The gnome had been battered almost beyond recognition. Crimson flowed in spurting streams over his face and soaked his collar and shoulders. His right hand rested limply within his tunic and his left arm carried a deep cut caked over with dried blood.
“You know this one?” asked Ducasien, his sword out and pointed at Broit.
“Yes, he befriended us outside. We fought together and then got separated within the mountain.”
“Which clan is he?” asked Ducasien.
“Heresler. The gravediggers.” Inyx saw the tall man relax a bit, his sword point dropping from target. “What do you know of them?”
“They are friendly enough,” Ducasien answered, “and have helped me a time or two. The Tefize kill any who stray into their corridors. The Nichi are little better.”
“You’ll come to our assistance?” asked Broit Heresler, falling to his knees and almost fainting from the pain caused by his wounds.
“Inyx?” The man looked at the dark-haired woman for her response.
“We’ll help. What else can we do? We need friends inside Yerrary and the Hereslers are our best bet.”
“The Heresler clan will not forget this. We will give you the finest funeral, the best grave site, the most pallbearers of any of those whom we have buried. I promise it!”
“How touching,” Ducasien said dryly.
“It’s their life,” said Inyx, cautioning the man not to make further comment on this. “Where is the fighting?”
Broit Heresler pointed in the direction he had come.
“Krek? Will you aid us? Our friends need us.”
“Lan Martak does not need us. He does not need me. He told me to go away as if I were a mere spider, a servant; worse!”
“I need you. The Heresler clan needs you. And we’ll find Lan and get this straightened out.”
“There is nothing to straighten out, friend Inyx.” Krek heaved himself to his feet and shook like a dog just out of a pond. “Of course I will fight alongside you. You are all that I have left.”
Inyx didn’t want to argue with the spider. She patted him on one nearby leg and then helped Broit Heresler to his feet. The gnome tottered precariously but showed more strength in walking than she’d given him cre
dit for. The rolling gait reminded her of a sailor long at sea finally come ashore, but Broit managed to make good time in spite of his unsteadiness caused by his wounds. Within minutes she heard the first sounds of battle.
A surge of anticipation seized the woman. She had been raised for combat. Her hand tightened on the hilt of her sword, then she took a deep breath. Inyx let out a bloodcurdling yowl of attack, then rushed forward.
Her frontal attack momentarily scattered the Tefize and gave Broit a chance to regroup his beleaguered grave-diggers. Inyx swung her sword in a smooth, economical arc, cutting at wrists and necks, lunging for exposed throats and groins, and even occasionally lancing through to an eyeball. In minutes her blade dripped gore.
Ducasien came to stand beside her, guarding her left, giving her encouragement.
“You fight like a legion. There is no way they can defeat us if you keep up this pace!”

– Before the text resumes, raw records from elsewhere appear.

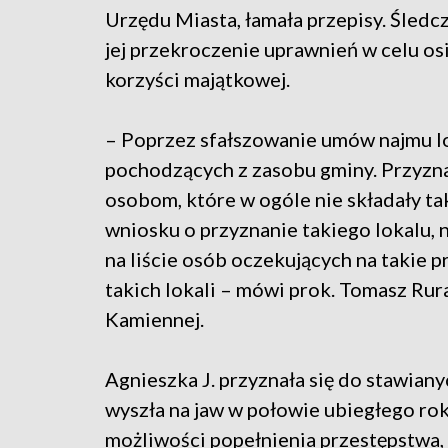
Urzędu Miasta, łamała przepisy. Śledc
jej przekroczenie uprawnień w celu os
korzyści majątkowej.
– Poprzez sfałszowanie umów najmu l
pochodzących z zasobu gminy. Przyzna
osobom, które w ogóle nie składały ta
wniosku o przyznanie takiego lokalu, n
na liście osób oczekujących na takie p
takich lokali – mówi prok. Tomasz Rur
Kamiennej.
Agnieszka J. przyznała się do stawiany
wyszła na jaw w połowie ubiegłego ro
możliwości popełnienia przestępstwa, 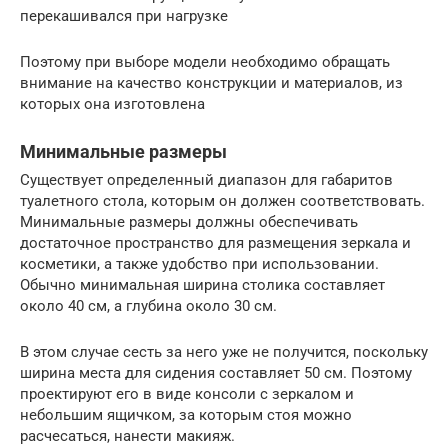
перекашивался при нагрузке
Поэтому при выборе модели необходимо обращать
внимание на качество конструкции и материалов, из
которых она изготовлена
Минимальные размеры
Существует определенный диапазон для габаритов
туалетного стола, которым он должен соответствовать.
Минимальные размеры должны обеспечивать
достаточное пространство для размещения зеркала и
косметики, а также удобство при использовании.
Обычно минимальная ширина столика составляет
около 40 см, а глубина около 30 см.
В этом случае сесть за него уже не получится, поскольку
ширина места для сидения составляет 50 см. Поэтому
проектируют его в виде консоли с зеркалом и
небольшим ящичком, за которым стоя можно
расчесаться, нанести макияж.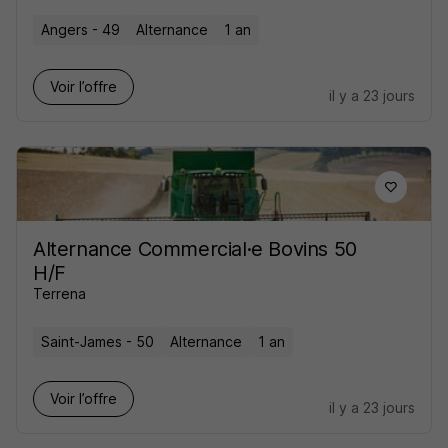
Angers - 49
Alternance
1 an
Voir l’offre
il y a 23 jours
Alternance Commercial·e Bovins 50
H/F
Terrena
Saint-James - 50
Alternance
1 an
Voir l’offre
il y a 23 jours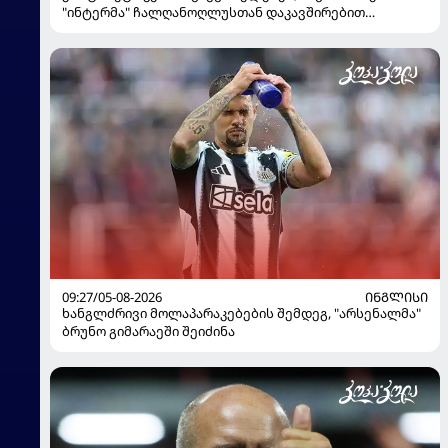
"ინტერმა" ჩალღანოღლუსთან დაკავშირებით
გადაწყვეტილება მიიღო
09:27/05-08-2026
ᲘᲜᲒᲚᲘᲡᲘ
ხანგლძრივი მოლაპარაკებების შემდეგ, "არსენალმა"
ბრუნო გიმარაეში შეიძინა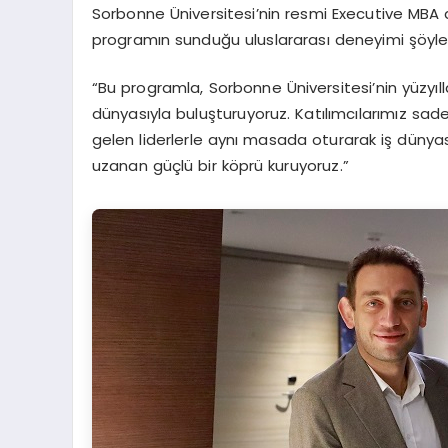
Sorbonne Üniversitesi’nin resmi Executive MBA 
programın sunduğu uluslararası deneyimi şöyle
“Bu programla, Sorbonne Üniversitesi’nin yüzyı
dünyasıyla buluşturuyoruz. Katılımcılarımız sadec
gelen liderlerle aynı masada oturarak iş dünyasın
uzanan güçlü bir köprü kuruyoruz.”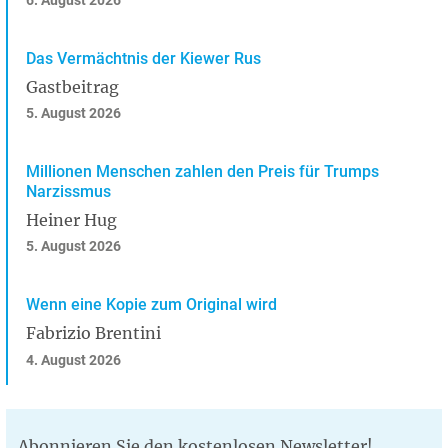
6. August 2026
Das Vermächtnis der Kiewer Rus
Gastbeitrag
5. August 2026
Millionen Menschen zahlen den Preis für Trumps
Narzissmus
Heiner Hug
5. August 2026
Wenn eine Kopie zum Original wird
Fabrizio Brentini
4. August 2026
Abonnieren Sie den kostenlosen Newsletter!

Inyx flashed him a smile, then said, “Shut up and fight, dammit. They’ll swarm over us like locusts if we don’t account for more of them soon.” Inyx disengaged her blade from a probing broom handle, cut over, and lunged. The Tefize gnome let out a gusty sigh as he died—but another rushed forward to take his place. And another and another.
Even with Ducasien helping, Inyx found herself being beaten back. The crush of numbers overwhelmed them and their position.

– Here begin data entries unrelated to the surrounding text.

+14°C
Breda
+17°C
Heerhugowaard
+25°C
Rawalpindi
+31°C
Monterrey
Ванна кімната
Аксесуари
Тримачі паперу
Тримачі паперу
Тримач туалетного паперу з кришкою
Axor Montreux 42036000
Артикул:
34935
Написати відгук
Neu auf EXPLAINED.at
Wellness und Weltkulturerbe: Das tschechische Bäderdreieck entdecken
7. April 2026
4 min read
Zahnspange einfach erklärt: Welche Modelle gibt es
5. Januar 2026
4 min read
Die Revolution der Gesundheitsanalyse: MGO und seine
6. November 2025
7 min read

Inyx shouted out to Broit Heresler, “We need to retreat. Lead the way to a safer spot where we can make a stand.”
“There is no safer spot,” the gravedigger moaned out, clutching his injured right arm. “This is the heart of Heresler territory.”
Inyx took the opportunity to glance about her. If this was the Heresler stronghold, they were indeed in serious trouble. Everywhere she looked lay dead gnomes—all diggers—and the phosphorescent moss growing on ceilings and walls had been ripped off in many spots, giving an eerie cast to all that happened within the chamber.
Death moved in green-glowing shadows.
The Tefize launched a redoubled attack that bowled Inyx over. She lost her sword and pulled forth her dagger to hamstring and jab at muscular bodies washing over her—but the woman knew it was all in vain. They had her and would quickly destroy her.